Warning: Spoilers ahead.

During a press junket for “Mad Men” earlier this year, actress January Jones said she burst into tears when she saw Betty Draper’s Ossining, NY, kitchen in the exhibit about the show at the Museum of the Moving Image in Astoria.

After watching Sunday night’s episode, it’s easy to see why Jones would be so moved — she knew her character’s terrible fate.

Betty received the worst possible medical news after she fell on a staircase at school: She has terminal lung cancer. Betty being Betty, she elected not to have radiation, shocking her husband, Henry Francis (Christopher Stanley), and devastating her eldest child, Sally (Kiernan Shipka). In one of the episode’s best scenes, Betty handed Sally an envelope containing a letter. “Open this the minute you know I’m gone,” said Betty in her usual matter-of-fact tone. “Things happen very fast when you die.”

Sally doesn’t wait that long to read the instructions her mother leaves, on several pages of blue stationery. Betty tells her she wants to be buried in a blue chiffon dress — it hangs in her closet, next to the mink — and encloses a picture of her wearing the dress. She also tells Sally what lipstick she wants to wear and how her hair should be done.

Not all of the contents of Betty’s letter are grim, though. She gives her daughter an honest, clear-eyed appraisal of her character, writing, “I always worried about you because you marched to the beat of your own drum. But now I know that’s good. I know your life will be an adventure.”

This might be the warmest thing Betty has ever said to another human being. It’s all the comfort Sally’s going to get, and she immediately assumes a more maternal role with her brothers, asking young Gene to sit on her lap at the kitchen table.

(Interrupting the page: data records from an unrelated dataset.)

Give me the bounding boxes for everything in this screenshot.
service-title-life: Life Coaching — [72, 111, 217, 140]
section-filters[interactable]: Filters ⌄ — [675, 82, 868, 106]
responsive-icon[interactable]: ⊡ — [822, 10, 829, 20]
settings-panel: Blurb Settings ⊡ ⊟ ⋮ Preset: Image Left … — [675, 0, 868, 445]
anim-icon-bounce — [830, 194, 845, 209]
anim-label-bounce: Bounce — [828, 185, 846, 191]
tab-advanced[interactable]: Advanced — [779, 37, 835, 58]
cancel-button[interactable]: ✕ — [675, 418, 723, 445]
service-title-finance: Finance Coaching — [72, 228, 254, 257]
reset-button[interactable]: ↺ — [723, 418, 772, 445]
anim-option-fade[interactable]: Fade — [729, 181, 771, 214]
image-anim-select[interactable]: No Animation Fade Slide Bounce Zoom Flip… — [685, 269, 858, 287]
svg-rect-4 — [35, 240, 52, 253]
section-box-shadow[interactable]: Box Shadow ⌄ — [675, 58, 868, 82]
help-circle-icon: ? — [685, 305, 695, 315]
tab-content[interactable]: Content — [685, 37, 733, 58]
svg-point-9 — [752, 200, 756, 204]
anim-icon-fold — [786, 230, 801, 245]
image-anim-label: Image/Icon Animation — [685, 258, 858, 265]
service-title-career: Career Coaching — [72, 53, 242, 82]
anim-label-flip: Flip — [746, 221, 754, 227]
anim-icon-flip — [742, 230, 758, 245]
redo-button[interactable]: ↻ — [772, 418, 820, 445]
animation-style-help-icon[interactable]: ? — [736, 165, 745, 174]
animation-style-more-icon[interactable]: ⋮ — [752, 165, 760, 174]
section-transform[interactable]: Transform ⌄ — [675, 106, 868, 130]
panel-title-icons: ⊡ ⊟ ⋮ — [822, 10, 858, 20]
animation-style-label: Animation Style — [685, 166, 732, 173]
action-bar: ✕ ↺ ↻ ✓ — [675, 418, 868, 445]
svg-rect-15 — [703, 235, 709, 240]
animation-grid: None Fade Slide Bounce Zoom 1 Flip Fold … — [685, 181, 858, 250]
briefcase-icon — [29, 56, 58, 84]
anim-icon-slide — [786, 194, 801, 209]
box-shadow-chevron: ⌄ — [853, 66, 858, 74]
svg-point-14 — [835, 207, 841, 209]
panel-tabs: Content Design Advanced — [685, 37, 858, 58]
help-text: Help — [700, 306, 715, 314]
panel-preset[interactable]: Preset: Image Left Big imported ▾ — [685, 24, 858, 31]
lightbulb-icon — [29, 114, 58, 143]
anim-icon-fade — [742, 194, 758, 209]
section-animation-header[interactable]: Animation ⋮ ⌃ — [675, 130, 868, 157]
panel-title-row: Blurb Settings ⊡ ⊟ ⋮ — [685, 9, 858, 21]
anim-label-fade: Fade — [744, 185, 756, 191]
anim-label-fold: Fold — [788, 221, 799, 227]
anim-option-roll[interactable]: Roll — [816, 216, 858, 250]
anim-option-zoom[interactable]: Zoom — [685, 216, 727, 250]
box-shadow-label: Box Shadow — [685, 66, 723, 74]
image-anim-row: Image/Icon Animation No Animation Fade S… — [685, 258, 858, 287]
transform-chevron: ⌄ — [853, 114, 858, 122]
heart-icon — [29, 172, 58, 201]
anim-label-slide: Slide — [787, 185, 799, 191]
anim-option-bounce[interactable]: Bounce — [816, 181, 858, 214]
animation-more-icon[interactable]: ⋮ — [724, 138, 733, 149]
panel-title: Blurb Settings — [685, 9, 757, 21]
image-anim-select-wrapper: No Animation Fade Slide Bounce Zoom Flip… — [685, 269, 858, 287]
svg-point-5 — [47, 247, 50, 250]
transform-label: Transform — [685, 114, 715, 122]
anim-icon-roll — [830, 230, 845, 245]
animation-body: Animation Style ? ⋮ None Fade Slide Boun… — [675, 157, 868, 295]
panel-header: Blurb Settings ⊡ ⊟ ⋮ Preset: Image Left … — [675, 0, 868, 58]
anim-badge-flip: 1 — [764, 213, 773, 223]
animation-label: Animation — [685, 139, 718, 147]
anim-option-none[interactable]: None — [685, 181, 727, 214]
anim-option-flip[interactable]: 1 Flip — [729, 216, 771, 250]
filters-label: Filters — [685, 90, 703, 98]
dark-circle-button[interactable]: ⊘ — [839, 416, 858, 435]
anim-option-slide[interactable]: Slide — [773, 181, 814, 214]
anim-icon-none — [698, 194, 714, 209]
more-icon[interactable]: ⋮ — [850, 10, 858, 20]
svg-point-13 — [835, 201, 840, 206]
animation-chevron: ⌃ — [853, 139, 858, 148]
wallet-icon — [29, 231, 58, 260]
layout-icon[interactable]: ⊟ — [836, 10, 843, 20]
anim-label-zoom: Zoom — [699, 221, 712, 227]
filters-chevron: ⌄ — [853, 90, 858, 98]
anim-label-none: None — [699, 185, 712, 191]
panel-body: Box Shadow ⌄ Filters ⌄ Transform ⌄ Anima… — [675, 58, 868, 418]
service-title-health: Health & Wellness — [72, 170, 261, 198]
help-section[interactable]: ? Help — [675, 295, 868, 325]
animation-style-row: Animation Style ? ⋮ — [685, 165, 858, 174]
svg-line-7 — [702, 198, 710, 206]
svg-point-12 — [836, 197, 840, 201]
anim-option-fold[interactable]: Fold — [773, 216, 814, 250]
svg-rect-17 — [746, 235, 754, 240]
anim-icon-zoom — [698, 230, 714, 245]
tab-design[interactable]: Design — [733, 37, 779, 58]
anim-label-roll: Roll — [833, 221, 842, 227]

Pete (Vincent Kartheiser) and Trudy (Alison Brie) have a reconciliation.Justina Mintz/AMC

The other two prominent stories from Sunday night’s episode had much less emotional impact. Duck Phillips (Mark Moses) returned after a long absence, to offer Pete (Vincent Kartheiser) a job with the burgeoning Lear Jet company in Wichita, Kan. A nervous Pete thinks Duck has an ulterior motive, but he’s tempted enough to try to go to Greenwich and convince his ex, the wonderful Trudy (Alison Brie), to accompany him to a business dinner and make him look like a better prospective candidate. No dumb bunny, Trudy blows him off.

Meanwhile, Don (Jon Hamm) is still driving west. In the episode’s opening scene, Don has a nightmare where he’s pulled over on the road and asked for license and registration by a faceless cop who says, “We’ve been looking for you a long time.” Can he still be worried that the government is going to find out that he switched identities with another man in the Korean War? Apparently so, because when his car breaks down in Oklahoma, Don has a truly surreal experience that ultimately reminds us how much of his identity as Don Draper he has cast off since leaving New York and McCann Erickson.

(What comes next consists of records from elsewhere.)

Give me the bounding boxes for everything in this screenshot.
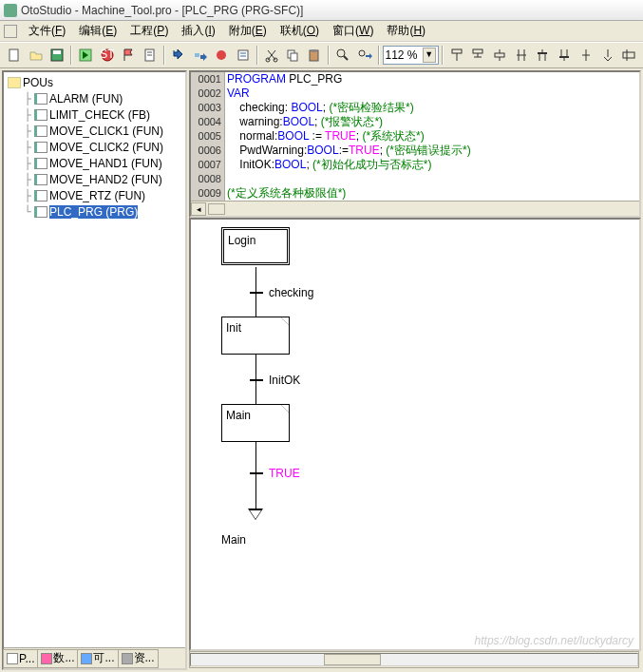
file-icon [34,174,47,185]
sys-icon[interactable] [4,25,17,38]
tb-save[interactable] [47,45,67,66]
tb-copy[interactable] [283,45,304,66]
folder-icon [8,77,21,88]
tb-cut[interactable] [261,45,282,66]
hscroll-thumb[interactable] [324,654,381,665]
tb-flag[interactable] [119,45,140,66]
scroll-thumb[interactable] [208,203,225,215]
sfc-jump-target[interactable]: Main [221,533,246,547]
menu-window[interactable]: 窗口(W) [327,21,379,41]
tree-item[interactable]: └PLC_PRG (PRG) [6,203,183,220]
code-line[interactable]: 0002VAR [191,86,639,101]
tb-bp[interactable] [211,45,232,66]
scroll-left-icon[interactable]: ◂ [191,202,206,216]
tb-sfc-7[interactable] [576,45,596,66]
declaration-editor[interactable]: 0001PROGRAM PLC_PRG0002VAR0003 checking:… [189,70,641,218]
file-icon [34,125,47,137]
code-line[interactable]: 0007 InitOK:BOOL; (*初始化成功与否标志*) [191,158,639,172]
svg-rect-11 [238,50,248,60]
tb-run[interactable] [75,45,96,66]
code-line[interactable]: 0005 normal:BOOL := TRUE; (*系统状态*) [191,129,639,144]
file-icon [34,142,47,153]
tb-sfc-2[interactable] [467,45,488,66]
menu-file[interactable]: 文件(F) [23,21,71,41]
sfc-trans-initok[interactable]: InitOK [269,374,300,387]
sbtab-data[interactable]: 数... [37,649,78,668]
tree-item[interactable]: ├MOVE_HAND1 (FUN) [6,155,183,171]
sbtab-res[interactable]: 资... [118,649,159,668]
svg-point-20 [337,49,345,57]
tb-find[interactable] [332,45,353,66]
sbtab-vis[interactable]: 可... [77,649,118,668]
svg-text:ST: ST [100,48,115,61]
tree-root[interactable]: POUs [6,74,183,90]
tb-sfc-4[interactable] [511,45,532,66]
hscroll[interactable]: ◂ [191,201,639,216]
sbtab-pous[interactable]: P... [3,649,38,668]
tree-item[interactable]: ├MOVE_CLICK2 (FUN) [6,139,183,155]
tb-new[interactable] [4,45,25,66]
sfc-trans-checking[interactable]: checking [269,286,313,299]
file-icon [34,206,47,218]
menu-extras[interactable]: 附加(E) [223,21,273,41]
tb-doc[interactable] [140,45,161,66]
sidebar-tabs: P... 数... 可... 资... [4,647,185,668]
tb-sfc-6[interactable] [554,45,575,66]
tb-sfc-1[interactable] [446,45,467,66]
svg-rect-17 [291,53,297,61]
menu-project[interactable]: 工程(P) [124,21,174,41]
pou-tree[interactable]: POUs ├ALARM (FUN)├LIMIT_CHECK (FB)├MOVE_… [4,72,185,647]
code-line[interactable]: 0009(*定义系统各种极限值*) [191,186,639,201]
file-icon [34,158,47,169]
toolbar: ST 112 % ▼ [0,42,643,68]
file-icon [34,109,47,121]
sfc-step-init[interactable]: Init [221,317,290,355]
code-line[interactable]: 0003 checking: BOOL; (*密码检验结果*) [191,101,639,115]
tree-item[interactable]: ├LIMIT_CHECK (FB) [6,106,183,123]
sfc-step-main[interactable]: Main [221,404,290,442]
tb-sfc-3[interactable] [489,45,510,66]
file-icon [34,190,47,202]
sfc-editor[interactable]: Login checking Init InitOK Main T [189,218,641,651]
svg-rect-29 [495,53,504,57]
tb-open[interactable] [26,45,47,66]
app-icon [4,4,17,17]
sfc-step-login[interactable]: Login [221,227,290,265]
menu-online[interactable]: 联机(O) [274,21,325,41]
file-icon [34,93,47,105]
tree-item[interactable]: ├MOVE_HAND2 (FUN) [6,171,183,187]
tree-item[interactable]: ├MOVE_RTZ (FUN) [6,187,183,203]
svg-rect-9 [195,53,199,57]
zoom-combo[interactable]: 112 % ▼ [383,46,439,65]
tb-sfc-9[interactable] [618,45,639,66]
code-line[interactable]: 0004 warning:BOOL; (*报警状态*) [191,115,639,129]
bottom-scrollbar[interactable] [189,651,639,668]
tree-root-label: POUs [23,76,53,89]
tree-item[interactable]: ├MOVE_CLICK1 (FUN) [6,123,183,139]
tb-step[interactable] [190,45,211,66]
code-line[interactable]: 0008 [191,172,639,186]
menu-insert[interactable]: 插入(I) [176,21,220,41]
code-line[interactable]: 0001PROGRAM PLC_PRG [191,72,639,86]
tb-paste[interactable] [304,45,325,66]
tb-log[interactable] [233,45,254,66]
code-line[interactable]: 0006 PwdWarning:BOOL:=TRUE; (*密码错误提示*) [191,144,639,158]
tree-item[interactable]: ├ALARM (FUN) [6,90,183,106]
tb-sfc-5[interactable] [533,45,554,66]
zoom-value: 112 % [386,48,418,62]
menu-help[interactable]: 帮助(H) [381,21,431,41]
svg-rect-25 [473,49,482,53]
menu-edit[interactable]: 编辑(E) [73,21,123,41]
sfc-trans-true[interactable]: TRUE [269,467,300,480]
window-title: OtoStudio - Machine_Tool.pro - [PLC_PRG … [21,4,303,17]
tb-sfc-8[interactable] [597,45,618,66]
tb-step-in[interactable] [168,45,189,66]
chevron-down-icon[interactable]: ▼ [423,48,436,63]
tb-stop[interactable]: ST [97,45,118,66]
svg-point-22 [359,50,365,56]
svg-line-21 [344,56,348,60]
svg-rect-23 [452,49,462,53]
svg-rect-19 [312,49,316,52]
tb-findnext[interactable] [354,45,375,66]
svg-rect-45 [623,52,634,58]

While waiting for his car to be repaired, he stays at a motel, and is there so long that he’s invited to a Veterans of Foreign Wars fundraiser for one of the local vets who burned down his own house. Against his better judgment, Don goes, gets plastered, and, while the old vets tell war stories, he admits to killing his commanding officer. “We were under fire. Fuel was everywhere,” he says. “I dropped my lighter. I blew him apart. And I got to come home.”

Don’s (Jon Hamm, left) donation to Del (Chris Ellis) later leads to trouble.Justina Mintz/AMC

The bonding with the old men doesn’t end well, when they come to Don’s hotel room and accuse him of stealing the funds raised that night. One of them beats him with a phone book, but Don denies stealing their “spare change.” He recovers the money when he figures out that the thief was Andy, the motel’s male maid, who was also working the fundraiser. Don gives the kid a piece of advice: “If you keep it, you’ll have to become somebody else, and it’s not what you think it is.”

Brazenly, the kid asks for a ride to the nearest bus stop out of town. To all’s surprise, Don gives him a lift, and when they get to their destination, he hands over the keys to his silver Cadillac. The car is a yet another thing for Don to divest from his portfolio. So, to enumerate, he’s given up his wife, his apartment, his job and his car. What’s left for Don to shed as he makes his way west?

We predict it will be his name, Don Draper, and that “Mad Men” will end as the story of Dick Whitman.